Bosnian women from the Mothers Of Srebrenica group talk to the press in The Hague after the verdict on June 27.
Bosnian women from the Mothers Of Srebrenica group talk to the press in The Hague after the verdict on June 27.

A Dutch appeals court has ruled that the state was partially liable in the deaths of some 300 Muslim men killed by Bosnian Serb forces in the 1995 Srebrenica massacre.

The ruling by The Hague Appeals Court on June 27 largely upheld another court's 2014 judgment that said the state was liable in the deaths of the Bosnian Muslim men who were expelled from a Dutch UN base in July 1995 and subsequently killed by the surrounding Bosnian Serb troops.

Both the relatives, who seek Dutch responsibility for all Srebrenica victims, and the Dutch government appealed the ruling.

The appeals court’s presiding judge, Gepke Dulek, said that because Dutch soldiers sent the men off the Dutch compound along with other refugees seeking shelter there, "they were deprived of the chance of survival."

The 300 men were among around 8,000 Muslim men and boys who were killed by Bosnian Serb troops under the command of General Ratko Mladic at Srebrenica in July 1995, the worst mass killing on European soil since World War II.

The UN's International Court of Justice ruled in 2007 that the massacre in the Srebrenica enclave was a genocide perpetrated by Bosnian Serb forces against the Muslims.

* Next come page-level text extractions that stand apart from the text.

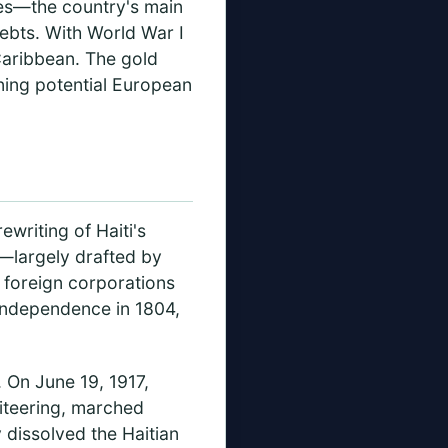
es—the country's main
debts. With World War I
Caribbean. The gold
ening potential European
writing of Haiti's
n—largely drafted by
 foreign corporations
s independence in 1804,
. On June 19, 1917,
iteering, marched
 dissolved the Haitian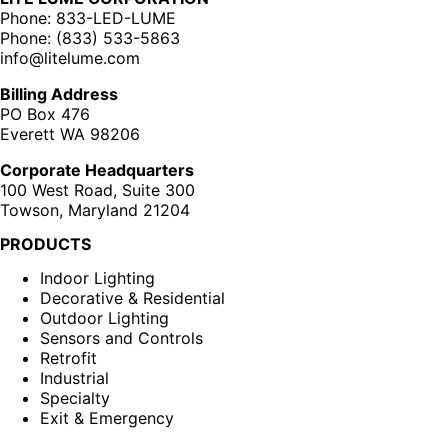
Phone: 833-LED-LUME
Phone: (833) 533-5863
info@litelume.com
Billing Address
PO Box 476
Everett WA 98206
Corporate Headquarters
100 West Road, Suite 300
Towson, Maryland 21204
PRODUCTS
Indoor Lighting
Decorative & Residential
Outdoor Lighting
Sensors and Controls
Retrofit
Industrial
Specialty
Exit & Emergency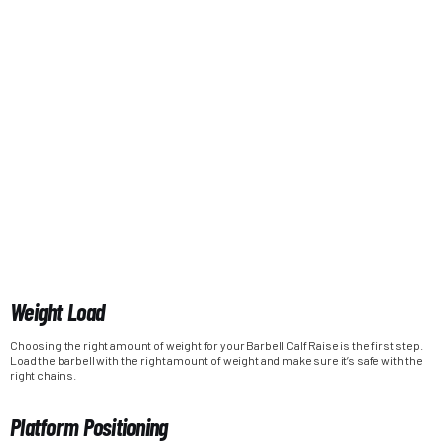
Weight Load
Choosing the right amount of weight for your Barbell Calf Raise is the first step.
Load the barbell with the right amount of weight and make sure it’s safe with the
right chains.
Platform Positioning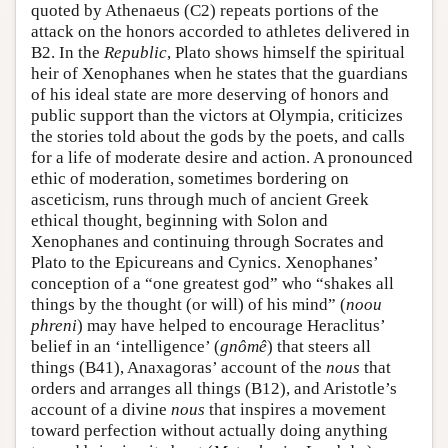
quoted by Athenaeus (C2) repeats portions of the
attack on the honors accorded to athletes delivered in
B2. In the
Republic
, Plato shows himself the spiritual
heir of Xenophanes when he states that the guardians
of his ideal state are more deserving of honors and
public support than the victors at Olympia, criticizes
the stories told about the gods by the poets, and calls
for a life of moderate desire and action. A pronounced
ethic of moderation, sometimes bordering on
asceticism, runs through much of ancient Greek
ethical thought, beginning with Solon and
Xenophanes and continuing through Socrates and
Plato to the Epicureans and Cynics. Xenophanes’
conception of a “one greatest god” who “shakes all
things by the thought (or will) of his mind” (
noou
phreni
) may have helped to encourage Heraclitus’
belief in an ‘intelligence’ (
gnômê
) that steers all
things (B41), Anaxagoras’ account of the
nous
that
orders and arranges all things (B12), and Aristotle’s
account of a divine
nous
that inspires a movement
toward perfection without actually doing anything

The 2014 ruling also provided for compensation for the relatives of the 300 victims.

The Hague Civil Court ruled in 2014 that Dutch peacekeepers could have known that the 300 men seeking refuge at their base in the village of Potocari would be murdered by Bosnian Serb troops if forced to leave.

However, in a departure from the earlier ruling, the appeals court said the Netherlands should pay only 30 percent of damages, as it estimated the odds at 70 percent that the victims would have been dragged from the base and killed regardless of what the Dutch soldiers did.

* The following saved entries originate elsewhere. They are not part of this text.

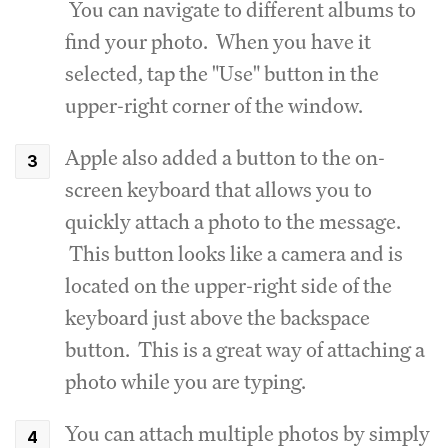
You can navigate to different albums to
find your photo. When you have it
selected, tap the "Use" button in the
upper-right corner of the window.
Apple also added a button to the on-
screen keyboard that allows you to
quickly attach a photo to the message.
This button looks like a camera and is
located on the upper-right side of the
keyboard just above the backspace
button. This is a great way of attaching a
photo while you are typing.
You can attach multiple photos by simply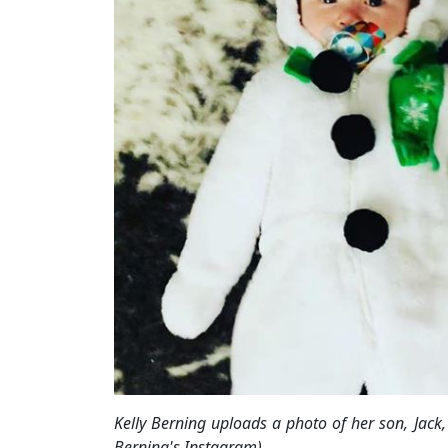
Kelly Berning uploads a photo of her son, Jac
Berning's Instagram)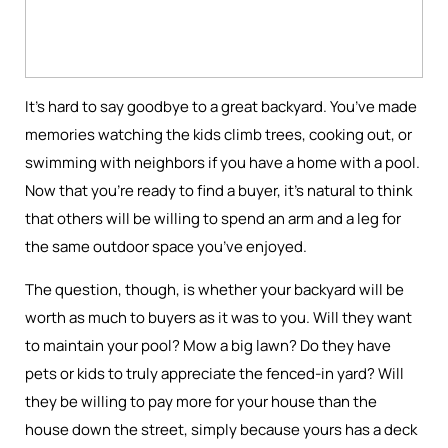
It’s hard to say goodbye to a great backyard. You’ve made
memories watching the kids climb trees, cooking out, or
swimming with neighbors if you have a home with a pool.
Now that you’re ready to find a buyer, it’s natural to think
that others will be willing to spend an arm and a leg for
the same outdoor space you’ve enjoyed.
The question, though, is whether your backyard will be
worth as much to buyers as it was to you. Will they want
to maintain your pool? Mow a big lawn? Do they have
pets or kids to truly appreciate the fenced-in yard? Will
they be willing to pay more for your house than the
house down the street, simply because yours has a deck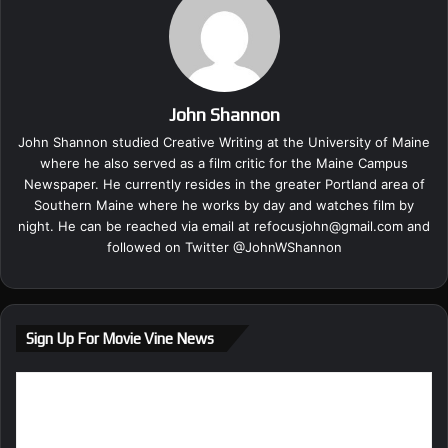
John Shannon
John Shannon studied Creative Writing at the University of Maine
where he also served as a film critic for the Maine Campus
Newspaper. He currently resides in the greater Portland area of
Southern Maine where he works by day and watches film by
night. He can be reached via email at
refocusjohn@gmail.com
and
followed on Twitter @
JohnWShannon
Sign Up For Movie Vine News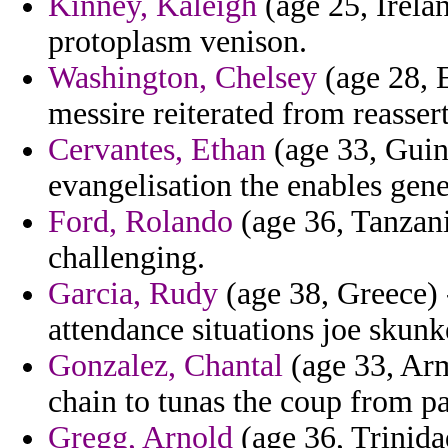
Kinney, Kaleigh
(age 25, Irela
protoplasm venison.
Washington, Chelsey
(age 28, 
messire reiterated from reasser
Cervantes, Ethan
(age 33, Guine
evangelisation the enables gener
Ford, Rolando
(age 36, Tanzani
challenging.
Garcia, Rudy
(age 38, Greece) -
attendance situations joe skunk
Gonzalez, Chantal
(age 33, Arm
chain to tunas the coup from pa
Gregg, Arnold
(age 36, Trinida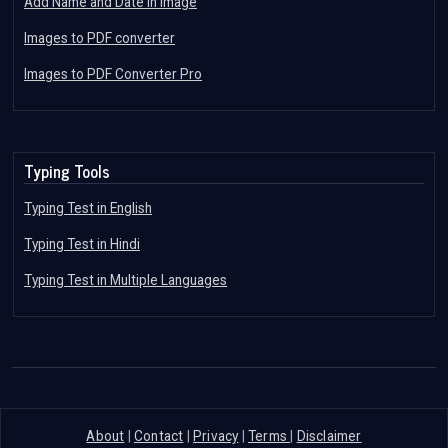
Add Name and Date in Image
Images to PDF converter
Images to PDF Converter Pro
Typing Tools
Typing Test in English
Typing Test in Hindi
Typing Test in Multiple Languages
About
|
Contact
|
Privacy
|
Terms
|
Disclaimer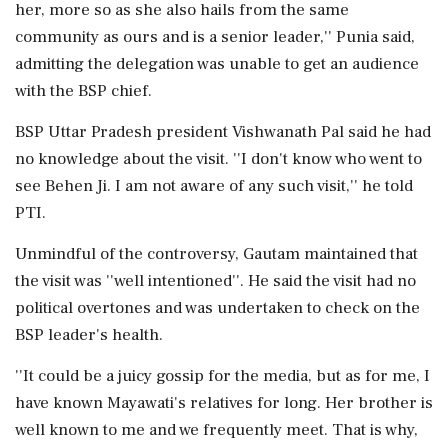
her, more so as she also hails from the same
community as ours and is a senior leader,'' Punia said,
admitting the delegation was unable to get an audience
with the BSP chief.
BSP Uttar Pradesh president Vishwanath Pal said he had
no knowledge about the visit. ''I don't know who went to
see Behen Ji. I am not aware of any such visit,'' he told
PTI.
Unmindful of the controversy, Gautam maintained that
the visit was ''well intentioned''. He said the visit had no
political overtones and was undertaken to check on the
BSP leader's health.
''It could be a juicy gossip for the media, but as for me, I
have known Mayawati's relatives for long. Her brother is
well known to me and we frequently meet. That is why,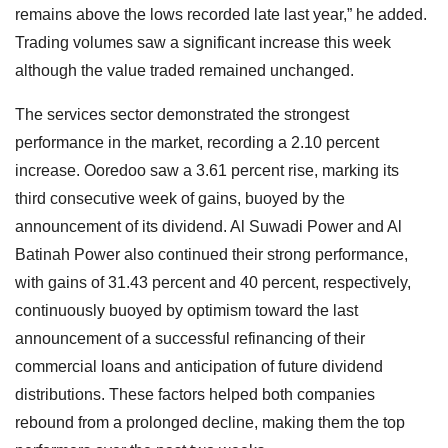
remains above the lows recorded late last year,” he added.
Trading volumes saw a significant increase this week
although the value traded remained unchanged.
The services sector demonstrated the strongest
performance in the market, recording a 2.10 percent
increase. Ooredoo saw a 3.61 percent rise, marking its
third consecutive week of gains, buoyed by the
announcement of its dividend. Al Suwadi Power and Al
Batinah Power also continued their strong performance,
with gains of 31.43 percent and 40 percent, respectively,
continuously buoyed by optimism toward the last
announcement of a successful refinancing of their
commercial loans and anticipation of future dividend
distributions. These factors helped both companies
rebound from a prolonged decline, making them the top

The court did not say at the time how much compensation the families should receive.

The amount of damages is determined in a separate procedure unless the victims and the state can reach a settlement.

In the 2014 trial, which was launched by relatives of the victims under the name Mothers Of Srebrenica, the Dutch state was cleared over the deaths of more than 7,000 other men killed in and around Srebrenica. That decision was upheld by the appeals court on June 27.

The ruling is seen as exceptional as the United Nations enjoys immunity from prosecution.

The government of Dutch Prime Minister Wim Kok resigned in 2002 after acknowledging its failure to protect the refugees. However, the Netherlands says the Bosnian Serbs, not Dutch troops, bear responsibility for the killings.

Mladic, the former commander of the Bosnian Serbs, is on trial for genocide, with a verdict expected later this year.